There are many challenges faced by textile industry but the challenge which affected the most was outbreak of Covid 19 pandemic. During this time, NITRA helped industry in diversifying into PPEs and masks by providing testing, training and consultancy services.  NITRA’s PPE/Mask testing facilities are accredited by NABL, approved by Ministry of Textiles and BIS.

One more challenge faced by the industry is competition from low-cost countries.  NITRA is helping industry in diversifying into value added technical textile products and taking the advantage of Government of India’s various policies such as dependence on indigenous items by army and paramilitary forces. NITRA coordinated with the Ministry to mandate the use of various technical textiles in India considering the safety and security of Indian citizen. Also, NITRA has developed standards and specifications for them to broadening the use of them.

It continues to help industry in solving their perpetual challenges such as energy saving, waste reduction, manpower rationalisation etc. The latest problem faced by the textile industry is unusual increase in raw material price, in which we could help them very limited way.

With market dynamics and demands changing rapidly, what role you foresee for institutes like NITRA in the coming years?

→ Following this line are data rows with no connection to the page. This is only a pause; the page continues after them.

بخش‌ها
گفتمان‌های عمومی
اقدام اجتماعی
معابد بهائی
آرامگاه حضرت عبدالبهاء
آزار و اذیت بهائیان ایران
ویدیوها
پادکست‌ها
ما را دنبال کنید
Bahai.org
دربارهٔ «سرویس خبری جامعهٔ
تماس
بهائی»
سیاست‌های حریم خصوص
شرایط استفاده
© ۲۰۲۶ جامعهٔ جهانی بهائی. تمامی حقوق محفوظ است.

There is always change in market dynamics and demands in industry and NITRA had been changing its area of research, consultancy, updating its testing facilities and knowledge base of the scientists regularly for last 45 years. But the change has become much faster now-a-days and to cope with that we are continuously increasing interaction with the industry collaborating with various institutions and most importantly have emphasized on the lab to land stage. In last 5 years, NITRA has commercialised more than ten technologies, developed by NITRA, patented around 12 technologies. We intend to understand the need of the industry deeply and come out with solutions in faster duration.